Alex Mashinsky, co-founder and former CEO of Celsius, now faces a lawsuit over its false advertisements.
According to a press release published on Jan. 6, New York Attorney General Letitia James filed a lawsuit that accused Mashinsky of deceptive statements on the firm’s credibility.
More Legal Trouble
The filing noted that “Mashinsky drew investors to the Celsius platform by repeatedly and misleadingly stating that digital assets deposited with Celsius were as safe as – or even safer than – money deposited in a traditional bank.”
The Attorney General claimed that Mashinsky lied to investors by providing false statements on the number of users, strategies to attract new customers, and customers’ safeguards.
The former CEO, well-known for his quote “banks are not your friends,” accusingly bent the truth when stating that Celsius Network was safer than traditional banks.
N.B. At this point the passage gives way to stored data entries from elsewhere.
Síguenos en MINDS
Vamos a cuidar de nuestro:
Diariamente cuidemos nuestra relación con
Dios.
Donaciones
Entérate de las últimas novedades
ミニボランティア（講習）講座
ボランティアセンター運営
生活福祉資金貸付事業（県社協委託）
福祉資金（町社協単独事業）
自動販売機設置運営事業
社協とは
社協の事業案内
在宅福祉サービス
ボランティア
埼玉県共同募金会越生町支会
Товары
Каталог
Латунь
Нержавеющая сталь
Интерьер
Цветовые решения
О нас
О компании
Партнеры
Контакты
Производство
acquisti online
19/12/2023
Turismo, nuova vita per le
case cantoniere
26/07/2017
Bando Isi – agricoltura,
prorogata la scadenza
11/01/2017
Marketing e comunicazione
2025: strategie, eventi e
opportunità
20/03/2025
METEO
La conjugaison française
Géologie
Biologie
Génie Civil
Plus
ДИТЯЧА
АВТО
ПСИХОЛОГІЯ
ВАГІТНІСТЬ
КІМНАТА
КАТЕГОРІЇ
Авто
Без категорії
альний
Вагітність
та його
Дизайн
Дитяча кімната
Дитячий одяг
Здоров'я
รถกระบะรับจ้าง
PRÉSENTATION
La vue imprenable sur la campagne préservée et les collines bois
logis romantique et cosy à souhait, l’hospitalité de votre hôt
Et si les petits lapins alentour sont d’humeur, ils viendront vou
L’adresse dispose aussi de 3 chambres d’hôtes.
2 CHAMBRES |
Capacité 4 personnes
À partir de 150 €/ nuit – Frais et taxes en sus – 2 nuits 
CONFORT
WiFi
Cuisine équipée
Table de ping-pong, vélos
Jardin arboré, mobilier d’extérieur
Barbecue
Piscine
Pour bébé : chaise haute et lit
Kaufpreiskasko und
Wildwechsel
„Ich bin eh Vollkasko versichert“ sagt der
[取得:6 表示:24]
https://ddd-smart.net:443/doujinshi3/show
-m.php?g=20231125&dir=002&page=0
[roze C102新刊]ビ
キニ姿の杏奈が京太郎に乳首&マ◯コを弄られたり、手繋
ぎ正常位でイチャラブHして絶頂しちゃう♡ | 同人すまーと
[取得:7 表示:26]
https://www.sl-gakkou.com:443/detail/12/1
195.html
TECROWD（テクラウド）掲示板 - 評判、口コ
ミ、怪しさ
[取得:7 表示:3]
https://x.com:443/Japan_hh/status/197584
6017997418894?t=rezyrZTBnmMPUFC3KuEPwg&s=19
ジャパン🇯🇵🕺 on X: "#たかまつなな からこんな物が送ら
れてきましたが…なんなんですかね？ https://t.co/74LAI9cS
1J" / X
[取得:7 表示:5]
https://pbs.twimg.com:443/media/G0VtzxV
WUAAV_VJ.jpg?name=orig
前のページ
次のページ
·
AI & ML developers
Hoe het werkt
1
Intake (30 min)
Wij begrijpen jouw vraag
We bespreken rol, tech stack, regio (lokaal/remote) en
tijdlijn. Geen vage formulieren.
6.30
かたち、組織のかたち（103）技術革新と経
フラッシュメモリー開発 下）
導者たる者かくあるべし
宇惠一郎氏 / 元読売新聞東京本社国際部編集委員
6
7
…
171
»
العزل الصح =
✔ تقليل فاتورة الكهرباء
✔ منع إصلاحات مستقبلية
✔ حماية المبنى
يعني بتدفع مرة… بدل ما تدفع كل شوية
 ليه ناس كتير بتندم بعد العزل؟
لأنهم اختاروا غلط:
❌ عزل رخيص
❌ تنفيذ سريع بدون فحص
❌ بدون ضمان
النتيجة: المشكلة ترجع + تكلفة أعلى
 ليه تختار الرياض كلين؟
James concluded that Mashinsky violated state federal laws which indicates clearly that “making false and unsubstantiated promises and misleading investors is illegal.”
Still in Murky Water
The news came just one day after Celsius gained ownership of $4.2 billion in customer funds. On Jan. 5, the US Bankruptcy Judge for the Southern District of New York Martin Glenn approved Celsius’ ownership of the property.
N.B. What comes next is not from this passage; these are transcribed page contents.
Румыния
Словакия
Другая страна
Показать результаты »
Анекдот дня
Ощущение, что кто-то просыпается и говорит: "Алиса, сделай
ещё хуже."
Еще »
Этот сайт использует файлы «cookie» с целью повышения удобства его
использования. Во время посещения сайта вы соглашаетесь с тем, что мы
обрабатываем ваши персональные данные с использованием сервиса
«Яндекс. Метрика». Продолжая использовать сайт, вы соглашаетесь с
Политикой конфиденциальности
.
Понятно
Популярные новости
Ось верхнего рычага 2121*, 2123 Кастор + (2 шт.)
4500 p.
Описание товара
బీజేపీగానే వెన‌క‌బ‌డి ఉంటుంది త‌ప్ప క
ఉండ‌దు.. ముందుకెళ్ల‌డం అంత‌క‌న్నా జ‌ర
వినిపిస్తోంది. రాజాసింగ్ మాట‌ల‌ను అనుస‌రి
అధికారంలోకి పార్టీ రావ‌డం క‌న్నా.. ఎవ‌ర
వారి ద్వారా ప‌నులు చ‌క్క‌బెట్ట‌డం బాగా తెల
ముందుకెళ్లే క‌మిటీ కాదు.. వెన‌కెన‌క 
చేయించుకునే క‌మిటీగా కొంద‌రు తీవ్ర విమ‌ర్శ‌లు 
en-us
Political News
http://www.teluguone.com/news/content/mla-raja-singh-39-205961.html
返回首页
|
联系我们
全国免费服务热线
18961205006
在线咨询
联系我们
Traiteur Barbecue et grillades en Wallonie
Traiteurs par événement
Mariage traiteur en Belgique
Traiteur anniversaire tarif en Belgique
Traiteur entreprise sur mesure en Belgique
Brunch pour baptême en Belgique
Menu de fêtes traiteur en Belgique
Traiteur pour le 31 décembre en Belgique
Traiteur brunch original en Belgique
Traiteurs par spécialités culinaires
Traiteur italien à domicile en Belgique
The judge’s decision has provoked fierce controversy among the crypto members, particularly 600,00 creditors involved in Celsius Earn. Customers opposed the decision, citing that Celsius made vague statements in the agreement.
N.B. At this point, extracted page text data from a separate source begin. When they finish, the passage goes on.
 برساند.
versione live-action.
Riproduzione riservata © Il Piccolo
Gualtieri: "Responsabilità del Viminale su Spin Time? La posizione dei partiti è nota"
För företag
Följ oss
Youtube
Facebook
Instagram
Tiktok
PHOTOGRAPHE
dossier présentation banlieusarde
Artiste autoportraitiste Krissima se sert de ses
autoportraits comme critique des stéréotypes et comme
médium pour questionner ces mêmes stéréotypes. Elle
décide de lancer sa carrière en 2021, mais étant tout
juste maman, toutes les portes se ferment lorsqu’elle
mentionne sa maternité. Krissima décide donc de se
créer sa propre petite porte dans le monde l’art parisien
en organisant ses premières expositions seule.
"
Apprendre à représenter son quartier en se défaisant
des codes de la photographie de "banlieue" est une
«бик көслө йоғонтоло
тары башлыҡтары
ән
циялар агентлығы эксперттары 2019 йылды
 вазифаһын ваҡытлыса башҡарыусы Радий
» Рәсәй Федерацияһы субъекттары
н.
Furthermore, the agreement was updated with urgent requirements and changes, leaving customers with risk of account ban if they didn’t agree with new policies.
The NY Attorney General is seeking to bar Mashinsky from ever running a business again in the state and reimburse customers for the full extent of the damage. Last year, attorney Letitia James filed lawsuits against Nexo, claiming that Nexo offered unregistered securities.
The collapse of Terra (LUNA) casted a shadow over a series of cryptocurrency companies as users fled from the exchanges.
Faced with severe financial troubles, Celsius Network halted withdrawals of funds in June, dragging down hundreds of thousands investors. The reason behind the move was the market volatility, as explained by Celsius at that time.
The distressed crypto lender eventually announced its insolvency in mid-July 2022. Celsius filed for Chapter 11 Bankruptcy and sought restructuring after it failed to handle massive withdrawals.
It was reported that Celsius suffered over $1 billion loss and $4,2 billion of customers were stuck on the platform. Customers claimed that Celsius’ operation was in fact a Ponzi scheme with an extremely attractive yield of 20% APY.
Celsius’ investment strategy also failed to meet profitability as $1 billion poured into Anchor turned into a failure. Anchor is a lending and borrowing protocol associated with the disgraced stablecoin-focused project Terra.
Alex Mashinsky stepped down as CEO of Celsius in September 2022. The co-founder has since faced major criticism due to lack of transactional transparency.
Mashinsky, together with Celsius CSO Daniel Leon and CTO Nuke Goldstein, was accused of withdrawing funds before Celsius filed for bankruptcy protection. He withdrew approximately $10 million in May 2022 while Leon withdrew around $7 million and $4 million CEL by the end of May.
Goldstein reportedly made a $13 million withdrawal and sold over $7 million CEL. However, certain data suggested that Goldstein simply transferred funds among his wallets on Celsius.
Unlike banks, which typically offer a guarantee on customer deposits, Celsius did not offer any protection to customers. All digital assets sent to the platform, according to the company’s terms and policies, are loans between users and Celsius.
Customers’ deposits were unsecured loans because there was no collateral. Customers find it difficult to get their money back when there is a problem, and in this market, there are problems everywhere you look!